7- Suyutî, Tabakatu’l-Huffâz, 520

8- el-Kütübî, Fevâtu’l-Vefeyât, I, 74

9- es-Seh'avî, el-I’lânu bi’t-Tevbih limen Zemme’t-Tarih, Tahkik Rovental, Kontrol Salih el-Ali, s. 111, 136, 137, 294, 307, 352.

10- Sıddiyk Hasen Han, et-Tacu’l-Mükellel, s. 420, 431.



b- Özel Kitablar:

Eskiden de, günümüzde de onun için özel biyografiler de yazılmıştır. Bunların en önemlileri:

1- İbn Nasıru’d-Din ed-Dımaşkî, er-Reddu’l-Vâfir.

2- İbn Abdi’l-Hadî, el-Ukud'u-l Durriyye fi Menakibi İbn Teymiyye.

3- Mer’î el-Keramî, el-Kevakihlu’d-Durriyye fi Menakibi İbn Teymiyye.

4- Mer’î el-Keramî, eş-Şehâdetu'z - Zekiyye fi Senai’l-Eimmeti ale'bni Teymiyye.

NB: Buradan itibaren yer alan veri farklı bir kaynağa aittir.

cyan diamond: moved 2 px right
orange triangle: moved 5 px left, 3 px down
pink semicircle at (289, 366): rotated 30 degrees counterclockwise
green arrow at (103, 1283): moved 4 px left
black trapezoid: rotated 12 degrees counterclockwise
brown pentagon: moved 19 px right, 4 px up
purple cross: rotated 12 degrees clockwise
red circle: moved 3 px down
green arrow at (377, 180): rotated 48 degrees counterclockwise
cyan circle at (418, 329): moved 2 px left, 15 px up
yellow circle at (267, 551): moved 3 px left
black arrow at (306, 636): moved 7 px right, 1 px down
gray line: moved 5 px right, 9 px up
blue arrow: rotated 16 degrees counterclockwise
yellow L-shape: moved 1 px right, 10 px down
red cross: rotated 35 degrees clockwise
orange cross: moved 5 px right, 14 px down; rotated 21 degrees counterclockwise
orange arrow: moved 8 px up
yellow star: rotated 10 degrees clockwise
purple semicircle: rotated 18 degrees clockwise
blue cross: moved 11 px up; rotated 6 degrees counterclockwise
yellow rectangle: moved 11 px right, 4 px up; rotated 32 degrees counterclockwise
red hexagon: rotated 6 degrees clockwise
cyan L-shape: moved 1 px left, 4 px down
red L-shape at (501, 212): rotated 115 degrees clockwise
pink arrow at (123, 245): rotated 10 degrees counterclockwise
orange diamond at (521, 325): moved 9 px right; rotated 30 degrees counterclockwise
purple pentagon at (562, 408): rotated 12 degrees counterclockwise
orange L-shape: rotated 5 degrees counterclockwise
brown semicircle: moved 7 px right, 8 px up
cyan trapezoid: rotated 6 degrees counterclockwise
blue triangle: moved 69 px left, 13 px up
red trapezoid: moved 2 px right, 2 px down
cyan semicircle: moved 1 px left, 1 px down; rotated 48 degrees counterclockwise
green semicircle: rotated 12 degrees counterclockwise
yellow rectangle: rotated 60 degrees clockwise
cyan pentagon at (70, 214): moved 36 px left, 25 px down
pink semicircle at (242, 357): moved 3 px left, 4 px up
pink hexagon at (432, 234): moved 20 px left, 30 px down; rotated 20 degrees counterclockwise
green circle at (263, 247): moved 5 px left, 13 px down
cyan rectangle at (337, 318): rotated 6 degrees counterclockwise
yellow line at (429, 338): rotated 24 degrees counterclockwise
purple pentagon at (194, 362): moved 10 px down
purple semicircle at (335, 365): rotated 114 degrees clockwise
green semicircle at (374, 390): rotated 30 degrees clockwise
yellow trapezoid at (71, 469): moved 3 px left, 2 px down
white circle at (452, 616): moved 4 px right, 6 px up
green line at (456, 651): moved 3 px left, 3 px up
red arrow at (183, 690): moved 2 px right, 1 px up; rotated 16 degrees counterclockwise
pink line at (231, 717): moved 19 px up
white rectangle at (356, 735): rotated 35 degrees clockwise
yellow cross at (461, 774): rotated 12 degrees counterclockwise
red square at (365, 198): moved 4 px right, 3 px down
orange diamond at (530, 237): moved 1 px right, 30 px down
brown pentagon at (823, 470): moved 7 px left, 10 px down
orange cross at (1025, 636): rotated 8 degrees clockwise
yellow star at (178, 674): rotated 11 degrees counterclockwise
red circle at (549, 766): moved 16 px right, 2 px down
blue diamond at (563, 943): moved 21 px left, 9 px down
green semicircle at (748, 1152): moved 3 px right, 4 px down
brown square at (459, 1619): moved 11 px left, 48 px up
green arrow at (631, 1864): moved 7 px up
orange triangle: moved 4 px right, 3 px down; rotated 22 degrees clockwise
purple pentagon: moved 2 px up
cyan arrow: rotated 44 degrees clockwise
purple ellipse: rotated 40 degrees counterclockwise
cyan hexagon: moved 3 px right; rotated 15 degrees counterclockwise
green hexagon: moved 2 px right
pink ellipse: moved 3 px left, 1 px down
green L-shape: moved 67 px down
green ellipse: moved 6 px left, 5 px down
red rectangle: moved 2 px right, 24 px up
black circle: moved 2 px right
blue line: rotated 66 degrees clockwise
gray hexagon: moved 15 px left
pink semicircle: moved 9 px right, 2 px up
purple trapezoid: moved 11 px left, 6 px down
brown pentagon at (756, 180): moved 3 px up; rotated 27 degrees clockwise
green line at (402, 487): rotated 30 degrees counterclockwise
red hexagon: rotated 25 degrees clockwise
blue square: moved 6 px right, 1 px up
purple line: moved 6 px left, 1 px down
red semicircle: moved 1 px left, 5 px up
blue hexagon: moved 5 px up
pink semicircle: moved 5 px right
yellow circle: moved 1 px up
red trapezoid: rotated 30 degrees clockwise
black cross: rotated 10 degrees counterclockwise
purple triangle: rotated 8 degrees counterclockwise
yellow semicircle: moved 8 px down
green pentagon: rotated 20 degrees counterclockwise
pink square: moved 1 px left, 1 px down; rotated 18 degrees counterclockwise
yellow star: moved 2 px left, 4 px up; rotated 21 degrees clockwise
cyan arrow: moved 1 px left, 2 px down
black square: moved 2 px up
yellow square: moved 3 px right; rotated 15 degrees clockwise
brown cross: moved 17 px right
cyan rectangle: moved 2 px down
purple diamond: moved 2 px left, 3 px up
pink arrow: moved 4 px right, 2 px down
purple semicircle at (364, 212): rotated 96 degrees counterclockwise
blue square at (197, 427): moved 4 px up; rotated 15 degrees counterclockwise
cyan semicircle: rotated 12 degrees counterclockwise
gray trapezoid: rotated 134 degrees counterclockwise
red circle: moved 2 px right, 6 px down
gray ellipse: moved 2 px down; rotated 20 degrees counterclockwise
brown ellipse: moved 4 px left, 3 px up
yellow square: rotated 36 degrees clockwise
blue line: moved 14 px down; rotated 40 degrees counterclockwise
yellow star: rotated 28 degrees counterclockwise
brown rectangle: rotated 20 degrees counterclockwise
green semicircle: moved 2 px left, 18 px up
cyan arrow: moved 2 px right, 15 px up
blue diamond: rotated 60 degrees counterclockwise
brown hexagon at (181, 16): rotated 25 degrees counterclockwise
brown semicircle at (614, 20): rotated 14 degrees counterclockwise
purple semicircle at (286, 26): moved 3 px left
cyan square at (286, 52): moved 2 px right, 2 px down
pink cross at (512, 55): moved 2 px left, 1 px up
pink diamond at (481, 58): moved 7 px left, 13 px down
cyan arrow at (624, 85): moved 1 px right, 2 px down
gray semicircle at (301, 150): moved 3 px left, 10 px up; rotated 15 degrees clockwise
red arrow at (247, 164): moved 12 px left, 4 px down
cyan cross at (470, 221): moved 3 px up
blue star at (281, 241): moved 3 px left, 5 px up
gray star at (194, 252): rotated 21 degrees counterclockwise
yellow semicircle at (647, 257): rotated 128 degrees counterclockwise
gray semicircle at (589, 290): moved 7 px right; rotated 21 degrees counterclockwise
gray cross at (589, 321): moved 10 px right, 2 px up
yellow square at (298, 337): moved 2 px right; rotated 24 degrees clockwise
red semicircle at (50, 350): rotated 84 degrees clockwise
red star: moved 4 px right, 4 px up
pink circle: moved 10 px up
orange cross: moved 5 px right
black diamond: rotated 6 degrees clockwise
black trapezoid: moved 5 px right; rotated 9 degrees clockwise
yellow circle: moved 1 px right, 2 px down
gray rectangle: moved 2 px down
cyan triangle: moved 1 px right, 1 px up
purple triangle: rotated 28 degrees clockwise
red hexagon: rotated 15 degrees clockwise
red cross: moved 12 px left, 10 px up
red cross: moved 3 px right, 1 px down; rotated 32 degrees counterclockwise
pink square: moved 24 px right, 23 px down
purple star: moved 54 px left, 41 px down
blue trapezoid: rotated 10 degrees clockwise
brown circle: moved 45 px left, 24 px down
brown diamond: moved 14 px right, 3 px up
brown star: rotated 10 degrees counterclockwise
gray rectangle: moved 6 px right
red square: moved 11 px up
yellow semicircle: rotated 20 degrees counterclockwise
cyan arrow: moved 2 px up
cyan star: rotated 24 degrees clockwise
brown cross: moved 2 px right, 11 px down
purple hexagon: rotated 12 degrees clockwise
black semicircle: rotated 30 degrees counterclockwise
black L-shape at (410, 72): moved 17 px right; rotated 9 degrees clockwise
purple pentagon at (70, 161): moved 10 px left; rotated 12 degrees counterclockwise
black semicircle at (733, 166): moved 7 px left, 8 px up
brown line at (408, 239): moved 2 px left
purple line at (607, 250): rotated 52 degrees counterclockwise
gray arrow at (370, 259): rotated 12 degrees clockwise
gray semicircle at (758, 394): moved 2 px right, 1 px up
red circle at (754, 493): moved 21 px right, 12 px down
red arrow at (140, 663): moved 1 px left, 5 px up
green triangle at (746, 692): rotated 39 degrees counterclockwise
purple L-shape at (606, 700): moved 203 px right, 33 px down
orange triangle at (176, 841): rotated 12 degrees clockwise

5- el-İstanbulî, İbn Teymiyye Batalu’l-İslahi’d-Dinî.

6- Selim el-Hilalî, İbn Teymiyye el-Müfterâ aleyh.

7- Muhammed Ebu Zehra, İbn Teymiyye Hayatuhu ve Asruhu.

8- Ebu’l-Hasen en-Nedvî, Ricalu’l-Fikr adlı dizinin İbn Teymiyye’nin biyografisine ait bölümü.

9- Abdu’r-Rahman Abdu’l-Halik, Lemahatun min Hayati İbn Teymiyye.

10- el-Fevezan, Min Alami’l-Müceddidin: Şeyhu’l-İslam İbn Teymiyye.

11- eş-Şeybanî, Evraku’n-Mecmuatun min Hayati Şeyhi’l-İslam İbn Teymiyye.